I've made trenchant points
before about real estate
and horror movies...this is the perfect underliner. How do you rent
out the house that makes the Amityville property look like Trump
Plaza? In this case, you don't tell anybody.
From there, of course,
Allen and Julie begin to find out more about the area, its bloody
history, and how it relates to their recently deceased daughter.
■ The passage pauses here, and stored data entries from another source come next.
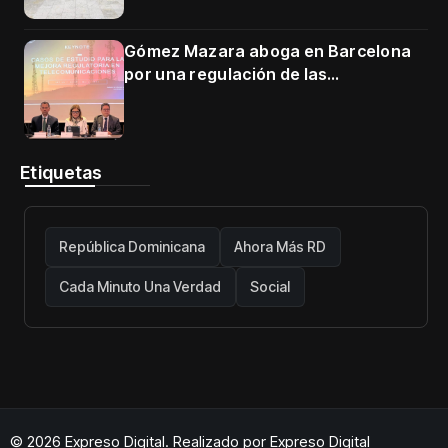
Gómez Mazara aboga en Barcelona
por una regulación de las
telecomunicaciones firme y centrada
en protección de usuarios
Etiquetas
República Dominicana
Ahora Más RD
Cada Minuto Una Verdad
Social
© 2026 Expreso Digital. Realizado por
Expreso Digital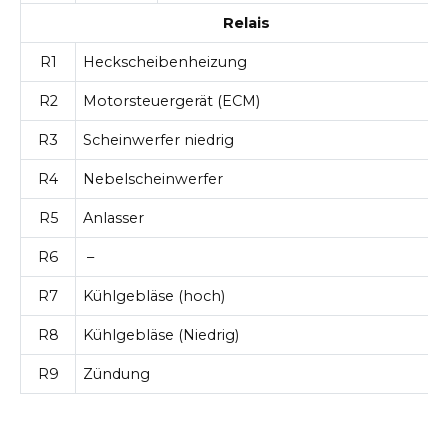
Relais
R1
Heckscheibenheizung
R2
Motorsteuergerät (ECM)
R3
Scheinwerfer niedrig
R4
Nebelscheinwerfer
R5
Anlasser
R6
–
R7
Kühlgebläse (hoch)
R8
Kühlgebläse (Niedrig)
R9
Zündung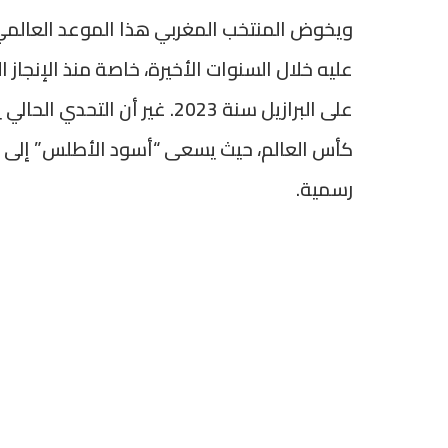
ويخوض المنتخب المغربي هذا الموعد العالمي
على البرازيل سنة 2023. غير أن
كأس العالم، حيث يسعى “أسود الأطلس” إلى ت
رسمية.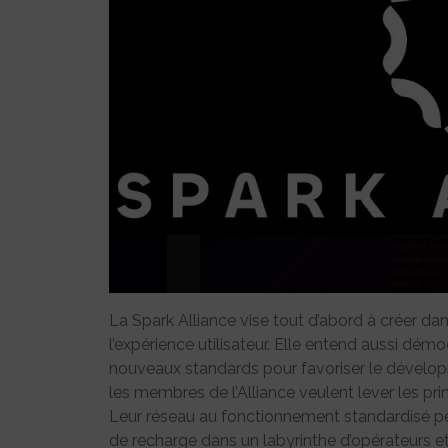
La Spark Alliance vise tout d’abord à créer dan
l’expérience utilisateur. Elle entend aussi démo
nouveaux standards pour favoriser le développ
les membres de l’Alliance veulent lever les princ
Leur réseau au fonctionnement standardisé pe
de recharge dans un labyrinthe d’opérateurs et d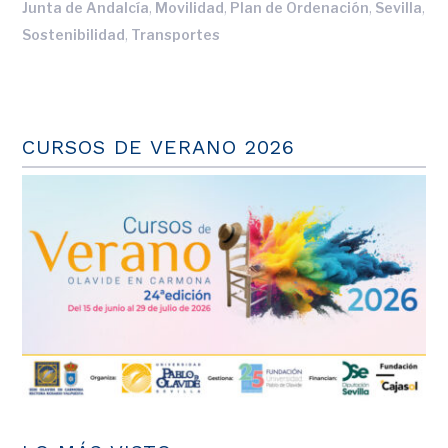
,
,
,
,
Junta de Andalcía
Movilidad
Plan de Ordenación
Sevilla
,
Sostenibilidad
Transportes
CURSOS DE VERANO 2026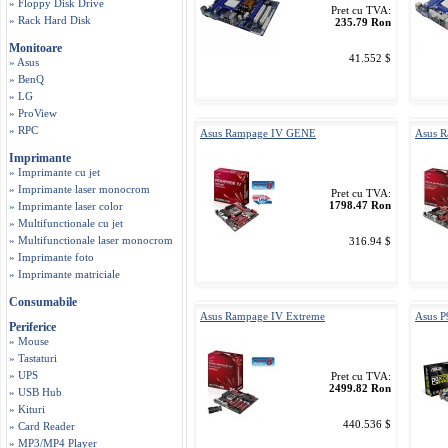
» Floppy Disk Drive
Pret cu TVA:
» Rack Hard Disk
235.79 Ron
Monitoare
41.552 $
» Asus
» BenQ
» LG
» ProView
» RPC
Asus Rampage IV GENE
Asus R
Imprimante
» Imprimante cu jet
» Imprimante laser monocrom
Pret cu TVA:
1798.47 Ron
» Imprimante laser color
» Multifunctionale cu jet
» Multifunctionale laser monocrom
316.94 $
» Imprimante foto
» Imprimante matriciale
Consumabile
Asus Rampage IV Extreme
Asus 
Periferice
» Mouse
» Tastaturi
» UPS
Pret cu TVA:
2499.82 Ron
» USB Hub
» Kituri
440.536 $
» Card Reader
» MP3/MP4 Player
Now, let me make something
perfectly clear. Calling "Dark Remains" the best thing
Avenet has ever released is not mere hyperbole. This little fella
is going to redefine your standard of creepy by virtue of the fact
that something creepy will happen between every five and ten minutes.
It's like clockwork.
I counted creepy scenes at four minutes ten seconds, eight minutes
ten seconds, nine minutes twenty one seconds, fifteen minutes thirty
seconds, twenty minutes nineteen seconds, thirty minutes twenty
eight seconds, thirty nine minutes twenty five seconds and forty
eight minutes twenty eight seconds.
And that's just where
I stopped counting.
Here's the killer part.
Avenet can't even use the standard array of horror cliches without
making them vehicles for creepy delivery. There's a shower scene.
There's a scene where the grieving mother blows lots of time on
watching home movies of her now-dead daughter. There's a cemetery.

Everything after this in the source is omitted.